I have a dataset with 39 categorical and 27 numerical features. I am trying to encode the categorical data and need to be able to inverse transform and call transform for each column again. Is there a prettier way of doing it than defining 39 separate LabelEncoder instances, and then fit_transform to each column individually?
I feel like I am missing something obvious, but I cant figure it out!
enc = LabelEncoder
cat_feat = [col for col in input_df2.columns if input_df2[col].dtype == 'object']
cat_feat = np.asarray(cat_feat)
le1 =LabelEncoder()
le2 =LabelEncoder()
le3 =LabelEncoder()
...
#extended to le39
def label(input):
input.iloc[:, 1] = le1.fit_transform(input.iloc[:, 1])
input.iloc[:, 3] = le1.fit_transform(input.iloc[:, 3])

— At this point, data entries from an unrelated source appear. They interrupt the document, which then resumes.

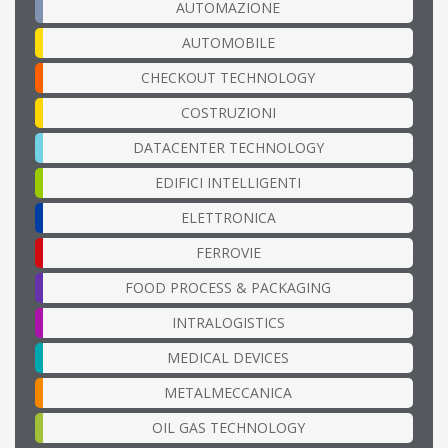
AUTOMAZIONE
AUTOMOBILE
CHECKOUT TECHNOLOGY
COSTRUZIONI
DATACENTER TECHNOLOGY
EDIFICI INTELLIGENTI
ELETTRONICA
FERROVIE
FOOD PROCESS & PACKAGING
INTRALOGISTICS
MEDICAL DEVICES
METALMECCANICA
OIL GAS TECHNOLOGY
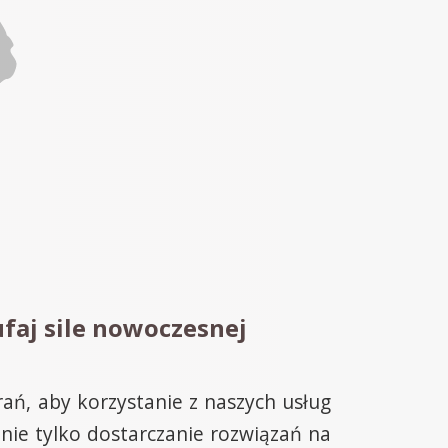
ufaj sile nowoczesnej
rań, aby korzystanie z naszych usług
ie tylko dostarczanie rozwiązań na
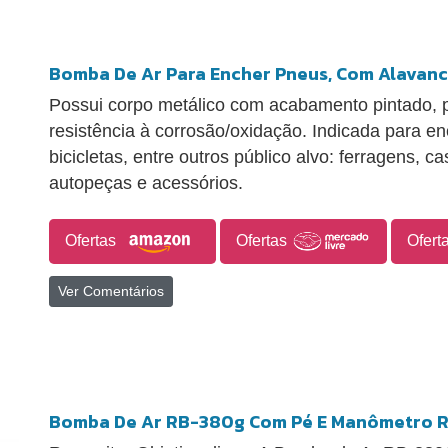
Bomba De Ar Para Encher Pneus, Com Alavanca
Possui corpo metálico com acabamento pintado, 
resistência à corrosão/oxidação. Indicada para e
bicicletas, entre outros público alvo: ferragens, cas
autopeças e acessórios.
Ofertas
Ofertas
Ofert
Ver Comentários
Bomba De Ar RB-380g Com Pé E Manômetro 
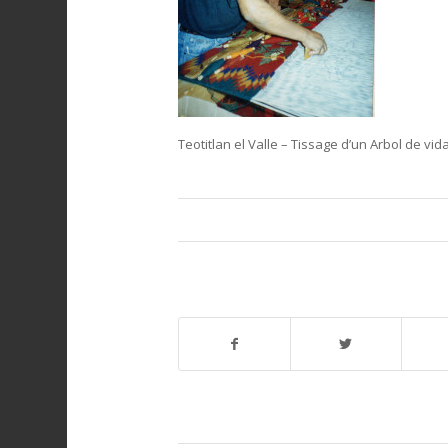
Teotitlan el Valle – Tissage d’un Arbol de vid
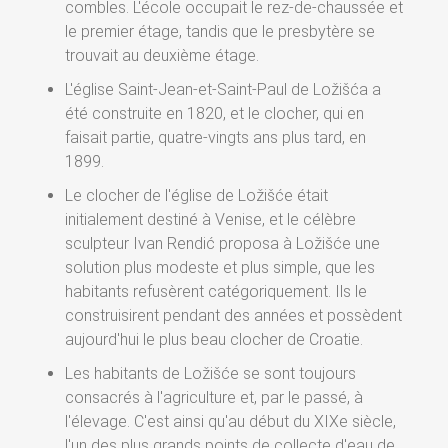
combles. L'école occupait le rez-de-chaussée et
le premier étage, tandis que le presbytère se
trouvait au deuxième étage.
L'église Saint-Jean-et-Saint-Paul de Ložišća a
été construite en 1820, et le clocher, qui en
faisait partie, quatre-vingts ans plus tard, en
1899.
Le clocher de l'église de Ložišće était
initialement destiné à Venise, et le célèbre
sculpteur Ivan Rendić proposa à Ložišće une
solution plus modeste et plus simple, que les
habitants refusèrent catégoriquement. Ils le
construisirent pendant des années et possèdent
aujourd'hui le plus beau clocher de Croatie.
Les habitants de Ložišće se sont toujours
consacrés à l'agriculture et, par le passé, à
l'élevage. C'est ainsi qu'au début du XIXe siècle,
l'un des plus grands points de collecte d'eau de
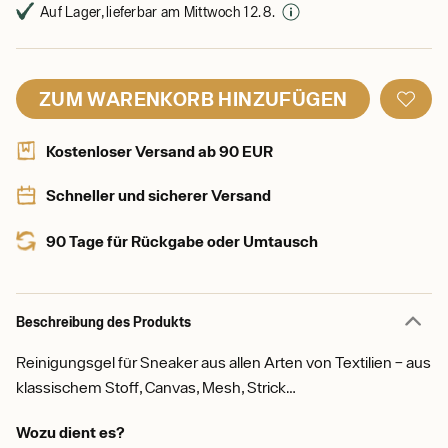
Auf Lager, lieferbar am Mittwoch 12. 8.
ZUM WARENKORB HINZUFÜGEN
Kostenloser Versand ab 90 EUR
Schneller und sicherer Versand
90 Tage für Rückgabe oder Umtausch
Beschreibung des Produkts
Reinigungsgel für Sneaker aus allen Arten von Textilien – aus
klassischem Stoff, Canvas, Mesh, Strick…
Wozu dient es?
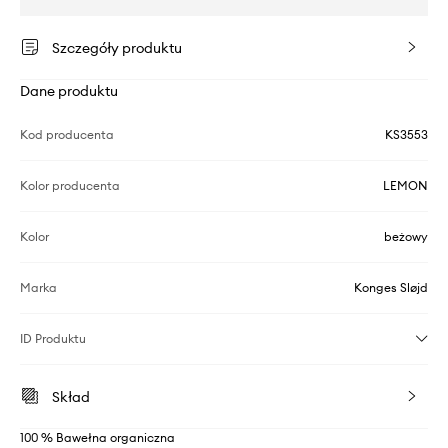
Szczegóły produktu
Dane produktu
Kod producenta
KS3553
Kolor producenta
LEMON
Kolor
beżowy
Marka
Konges Sløjd
ID Produktu
Skład
100 % Bawełna organiczna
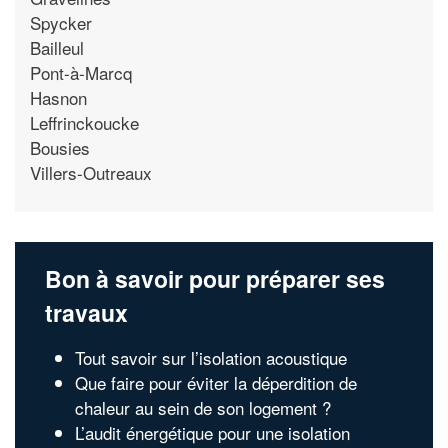
Spycker
Bailleul
Pont-à-Marcq
Hasnon
Leffrinckoucke
Bousies
Villers-Outreaux
Bon à savoir pour préparer ses
travaux
Tout savoir sur l’isolation acoustique
Que faire pour éviter la déperdition de
chaleur au sein de son logement ?
L’audit énergétique pour une isolation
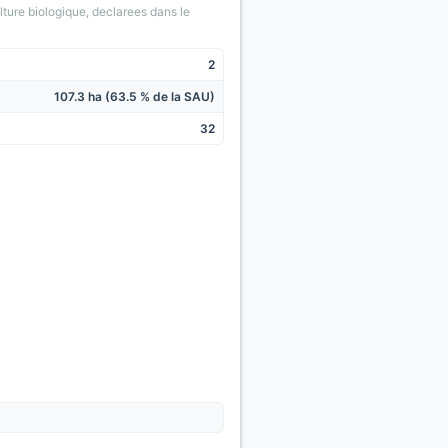
lture biologique, declarees dans le
2
107.3 ha (63.5 % de la SAU)
32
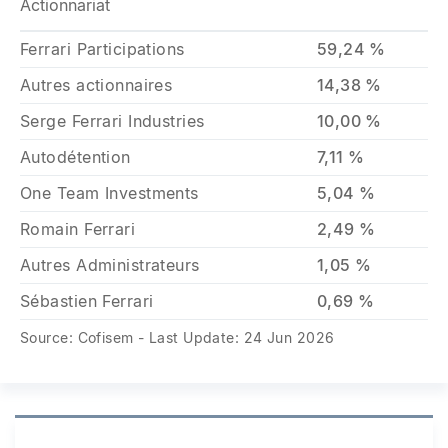
Actionnariat
Ferrari Participations
59,24 %
Autres actionnaires
14,38 %
Serge Ferrari Industries
10,00 %
Autodétention
7,11 %
One Team Investments
5,04 %
Romain Ferrari
2,49 %
Autres Administrateurs
1,05 %
Sébastien Ferrari
0,69 %
Source: Cofisem - Last Update: 24 Jun 2026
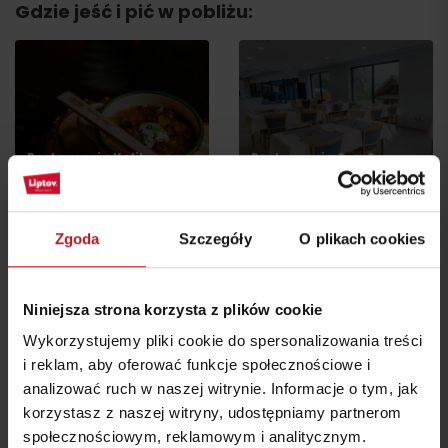
Gdzie jeść i pić w pobliżu:
Restauracja Koliba
Restauracja Spa &
Strachanovka
Wellness Hotel Fitak
Liptovský Ján
Liptovský Ján
Zgoda
Szczegóły
O plikach cookies
Niniejsza strona korzysta z plików cookie
Wykorzystujemy pliki cookie do spersonalizowania treści
Restauracja Liptovský
i reklam, aby oferować funkcje społecznościowe i
dvor
Restauracja U koníka
analizować ruch w naszej witrynie. Informacje o tym, jak
Liptovský Ján
Liptovský Ján
korzystasz z naszej witryny, udostępniamy partnerom
społecznościowym, reklamowym i analitycznym.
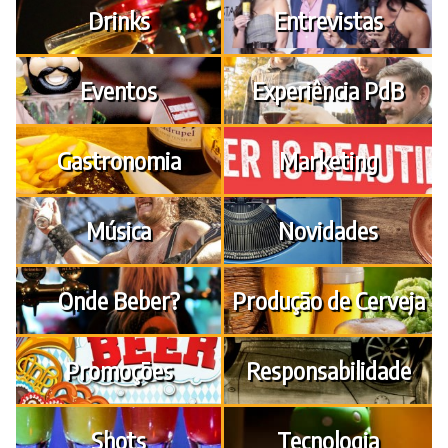
Drinks
Entrevistas
Eventos
Experiência PdB
Gastronomia
Marketing
Música
Novidades
Onde Beber?
Produção de Cerveja
Promoções
Responsabilidade
Shots
Tecnologia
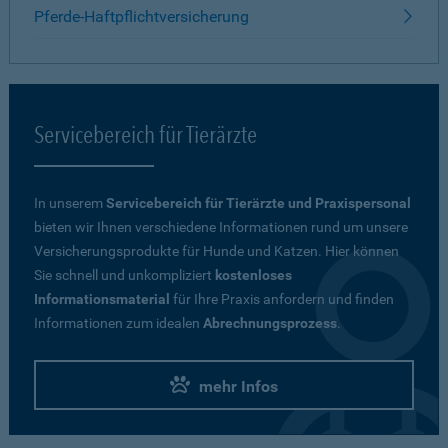
Pferde-Haftpflichtversicherung
Servicebereich für Tierärzte
In unserem
Servicebereich für Tierärzte und Praxispersonal
bieten wir Ihnen verschiedene Informationen rund um unsere
Versicherungsprodukte für Hunde und Katzen. Hier können
Sie schnell und unkompliziert
kostenloses
Informationsmaterial
für Ihre Praxis anfordern und finden
Informationen zum idealen
Abrechnungsprozess
.
mehr Infos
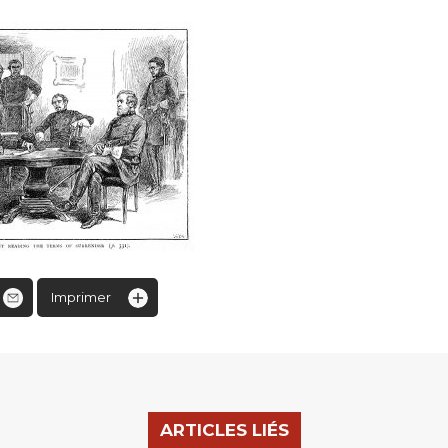
Imprimer
ARTICLES LIÉS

input.iloc[:, 4] = le1.fit_transform(input.iloc[:, 4])
...
return input
DataFrame.apply
is just for this. It will call the specified function for each column of the dataframe (or each row, if you pass it axis=1
):
encoders = []
def apply_label_encoder(col):
le = LabelEncoder()
encoders.append(le)
le.fit_transform(col)
return
input_df.iloc[:, 1:] = input_df.iloc[:, 1:].apply(apply_label_encoder)